Ele entra como um furacão — terno azul, óculos dourados, corrente no pescoço. Parece saído de um clipe de rap, mas sua expressão é de quem carrega segredos mortais. O telefonema dele muda tudo. A mulher de pijama para de chorar por um segundo, como se tivesse ouvido algo que a congelou. Em Sou o protagonista, até um simples ligar de celular vira ponto de virada. A direção sabe usar o silêncio entre as falas para criar suspense. E eu? Estou ansiosa pelo próximo episódio.
Ela veste branco, parece anjo, mas seus olhos dizem outra coisa. Enquanto consola a amiga chorosa, ela lança olhares rápidos para os outros personagens — como se estivesse avaliando quem é ameaça, quem é aliado. Em Sou o protagonista, até o conforto tem duplo sentido. A cena em que ela segura o ombro da outra e sussurra algo é cheia de subtexto. Será que ela está ajudando ou manipulando? A ambiguidade é o tempero dessa série. E eu amo cada gota.
Enquanto todos choram, gritam ou se desesperam, ela sorri. Um sorriso pequeno, quase imperceptível, mas carregado de significado. A mulher de casaco preto não está ali por acaso. Ela sabe algo que os outros ignoram. Em Sou o protagonista, o verdadeiro poder não está em quem grita, mas em quem cala e observa. A câmera demora no rosto dela, como se quisesse nos dizer: 'Preste atenção'. E eu prestei. Agora não consigo parar de pensar no que ela planeja.
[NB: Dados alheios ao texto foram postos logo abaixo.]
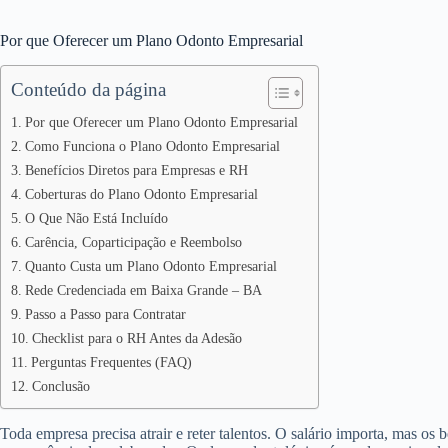
Por que Oferecer um Plano Odonto Empresarial
Conteúdo da página
Por que Oferecer um Plano Odonto Empresarial
Como Funciona o Plano Odonto Empresarial
Benefícios Diretos para Empresas e RH
Coberturas do Plano Odonto Empresarial
O Que Não Está Incluído
Carência, Coparticipação e Reembolso
Quanto Custa um Plano Odonto Empresarial
Rede Credenciada em Baixa Grande – BA
Passo a Passo para Contratar
Checklist para o RH Antes da Adesão
Perguntas Frequentes (FAQ)
Conclusão
Toda empresa precisa atrair e reter talentos. O salário importa, mas os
Flores jogadas no chão, bacia virada, papéis espalhados — o cenário grita desordem, mas cada objeto está ali por um motivo. Até o buquê azul caído parece simbolizar algo perdido. Em Sou o protagonista, nada é acidente. A bagunça reflete o estado emocional dos personagens, mas também esconde pistas. Quem derrubou as flores? Por que a bacia está no meio do quarto? A produção caprichou nos detalhes. E eu, como detetive amadora, estou anotando tudo.